Oggi, 21 febbraio, si celebrare la Giornata internazionale della Lingua madre che si commemora ogni anno, da quando è stata istituita dall’Unesco nel 1999.
La giornata, istituita per promuovere le diversità linguistiche e il multilinguismo, viene celebrata il 21 febbraio in tutto il mondo per ricordare un assassinio, risalente appunto al 1952,allorchè quattro studenti bengalesi di Dacca, allora nel Pakistan orientale, furono uccisi dalla polizia perché rivendicavano l’ufficialità della loro lingua.
Ma la ricorrenza è ancora più significativa se si riflette sul fatto che ogni due settimane una lingua scompare, portando con sé un intero patrimonio culturale e intellettuale.
Infatti, delle circa 7.168 lingueparlate oggi nel mondo, almeno la metà si estinguerà entro il 2100 e per questo l’Assemblea Generale delle Nazioni Unite ha proclamato per il periodo 2022-2032 il Decennio internazionale delle lingue indigene per impegnare le Nazioni alla conservazione, rivitalizzazione e promozione delle lingue indigene, in via appunto di scomparsa definitiva.
E proprio oggi a Roma, per l’occasione, si terrà un festival organizzato dalla sezione italiana dell’AIIC, Associazione internazionale degli interpreti di conferenza, per porre al centro dell’attenzione l’italiano come lingua madre e come l’elemento che unifica la comunità dei parlanti, e come “risorsa di pari dignità rispetto al patrimonio artistico, paesaggistico, culturale e gastronomico.

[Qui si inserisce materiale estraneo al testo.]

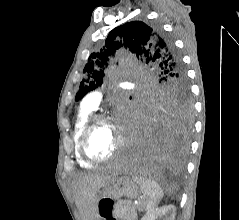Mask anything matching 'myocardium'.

In ogni caso , specifica la linguista Valeria Della Valle all’AdnKronos, “La lingua italiana gode di buona salute “si arricchisce continuamente e forma nuove parole” ma questo non vuol dire che gli italiani “la conoscano bene. Spesso hanno perso, purtroppo, il contatto con il nostro idioma e lo usano senza conoscerne le regole”.
Ciò vuol dire, sottolinea la linguista, che “lo studio della lingua italiana non è più al centro dell’insegnamento. Bisognerebbe quindi incrementare la conoscenza dell’italiano attraverso la scuola. E mi riferisco non solo ai nostri connazionali, ma anche ai nuovi cittadini che arrivano da altri Paesi e che sono tanti”.
Altri pericoli verrebbero, dice Della Valle, “non certamente dall’uso di singole parole straniere ma dall’offerta di interi corsi universitari che vengono impartiti in alcuni atenei solo e unicamente in inglese”.
E infine la prof ricorda il linguista Luca Serianni, morto nel luglio del 2022, dicendo “che prima di tutto era un amico, un compagno di università. Abbiamo lavorato forse per 40 anni nella stessa stanza. Penso che nessuno come lui unisse all’altissimo livello culturale le doti umane di generosità e una dedizione totale a quella che era la sua missione, ovvero l’insegnamento. Il ricordo che ho di Serianni è legato al suo impegno certamente nella ricerca scientifica, nella saggistica e nell’università. Ma davanti a tutto metterei quello che ha fatto per la scuola. Non mi riferisco solo alla sua dottrina e alla sua scienza ma al suo impegno civile e umano per la scuola. Credo che questo impegno, tra le tante eredità che ci ha lasciato, sia davvero un lascito importantissimo”.